■ Work to complete: In the entries below, the lines from the one with "August 2013" through the one with "114.40.247.80" are to be copied exactly; both ends count.
Material for this task Start Marker
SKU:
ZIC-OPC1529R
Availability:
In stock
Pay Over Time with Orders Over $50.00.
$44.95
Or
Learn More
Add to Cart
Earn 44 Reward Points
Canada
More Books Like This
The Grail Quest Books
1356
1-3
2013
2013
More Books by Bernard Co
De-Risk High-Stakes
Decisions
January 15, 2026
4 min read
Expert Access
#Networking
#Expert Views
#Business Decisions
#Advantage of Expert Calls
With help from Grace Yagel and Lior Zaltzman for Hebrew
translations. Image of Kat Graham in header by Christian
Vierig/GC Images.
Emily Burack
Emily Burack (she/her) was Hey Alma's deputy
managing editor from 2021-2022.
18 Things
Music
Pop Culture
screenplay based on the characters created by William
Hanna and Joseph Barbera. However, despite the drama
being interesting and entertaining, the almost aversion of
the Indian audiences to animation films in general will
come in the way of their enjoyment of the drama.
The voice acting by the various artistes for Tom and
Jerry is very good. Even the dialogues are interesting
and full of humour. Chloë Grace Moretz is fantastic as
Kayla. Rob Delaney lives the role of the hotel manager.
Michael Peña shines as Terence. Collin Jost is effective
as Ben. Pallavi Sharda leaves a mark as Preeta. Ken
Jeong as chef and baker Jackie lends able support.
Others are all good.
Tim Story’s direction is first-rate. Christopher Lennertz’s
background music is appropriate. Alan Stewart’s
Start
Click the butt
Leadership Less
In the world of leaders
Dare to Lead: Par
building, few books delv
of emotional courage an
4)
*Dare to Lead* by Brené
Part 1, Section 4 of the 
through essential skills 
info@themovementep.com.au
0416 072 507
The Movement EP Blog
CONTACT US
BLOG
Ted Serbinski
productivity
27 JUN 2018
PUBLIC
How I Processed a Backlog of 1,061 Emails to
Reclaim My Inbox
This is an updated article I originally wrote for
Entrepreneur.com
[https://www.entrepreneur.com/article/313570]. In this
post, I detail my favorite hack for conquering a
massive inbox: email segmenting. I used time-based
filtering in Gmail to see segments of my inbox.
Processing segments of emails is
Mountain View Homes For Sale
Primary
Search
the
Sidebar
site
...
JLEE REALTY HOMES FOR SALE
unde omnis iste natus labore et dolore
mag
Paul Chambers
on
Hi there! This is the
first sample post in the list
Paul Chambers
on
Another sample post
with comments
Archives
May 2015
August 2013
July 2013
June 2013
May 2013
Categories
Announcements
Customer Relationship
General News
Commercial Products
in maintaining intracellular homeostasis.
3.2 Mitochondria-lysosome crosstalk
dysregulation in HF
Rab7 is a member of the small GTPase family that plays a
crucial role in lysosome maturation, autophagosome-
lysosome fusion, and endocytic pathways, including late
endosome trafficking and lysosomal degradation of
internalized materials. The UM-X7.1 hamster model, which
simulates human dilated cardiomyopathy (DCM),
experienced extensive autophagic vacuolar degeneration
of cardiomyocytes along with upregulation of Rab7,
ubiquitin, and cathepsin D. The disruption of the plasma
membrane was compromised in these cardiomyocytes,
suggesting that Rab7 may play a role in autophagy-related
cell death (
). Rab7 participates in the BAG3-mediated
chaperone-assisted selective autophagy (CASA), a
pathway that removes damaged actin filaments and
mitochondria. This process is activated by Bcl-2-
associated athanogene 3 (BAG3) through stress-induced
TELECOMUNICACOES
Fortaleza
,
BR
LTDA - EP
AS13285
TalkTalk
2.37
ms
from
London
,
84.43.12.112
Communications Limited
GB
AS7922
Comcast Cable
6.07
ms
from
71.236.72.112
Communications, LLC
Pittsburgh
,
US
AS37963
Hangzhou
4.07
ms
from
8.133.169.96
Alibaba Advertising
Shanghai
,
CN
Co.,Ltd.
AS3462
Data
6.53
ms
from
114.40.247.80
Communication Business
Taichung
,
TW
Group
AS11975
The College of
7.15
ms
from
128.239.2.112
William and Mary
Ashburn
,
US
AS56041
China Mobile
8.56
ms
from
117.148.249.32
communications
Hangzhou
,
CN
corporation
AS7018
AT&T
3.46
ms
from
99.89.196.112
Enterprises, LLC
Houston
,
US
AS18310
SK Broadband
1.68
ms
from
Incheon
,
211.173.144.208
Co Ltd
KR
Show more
Material for this task End Marker
■ Problem solution:
August 2013
July 2013
June 2013
May 2013
Categories
Announcements
Customer Relationship
General News
Commercial Products
in maintaining intracellular homeostasis.
3.2 Mitochondria-lysosome crosstalk
dysregulation in HF
Rab7 is a member of the small GTPase family that plays a
crucial role in lysosome maturation, autophagosome-
lysosome fusion, and endocytic pathways, including late
endosome trafficking and lysosomal degradation of
internalized materials. The UM-X7.1 hamster model, which
simulates human dilated cardiomyopathy (DCM),
experienced extensive autophagic vacuolar degeneration
of cardiomyocytes along with upregulation of Rab7,
ubiquitin, and cathepsin D. The disruption of the plasma
membrane was compromised in these cardiomyocytes,
suggesting that Rab7 may play a role in autophagy-related
cell death (
). Rab7 participates in the BAG3-mediated
chaperone-assisted selective autophagy (CASA), a
pathway that removes damaged actin filaments and
mitochondria. This process is activated by Bcl-2-
associated athanogene 3 (BAG3) through stress-induced
TELECOMUNICACOES
Fortaleza
,
BR
LTDA - EP
AS13285
TalkTalk
2.37
ms
from
London
,
84.43.12.112
Communications Limited
GB
AS7922
Comcast Cable
6.07
ms
from
71.236.72.112
Communications, LLC
Pittsburgh
,
US
AS37963
Hangzhou
4.07
ms
from
8.133.169.96
Alibaba Advertising
Shanghai
,
CN
Co.,Ltd.
AS3462
Data
6.53
ms
from
114.40.247.80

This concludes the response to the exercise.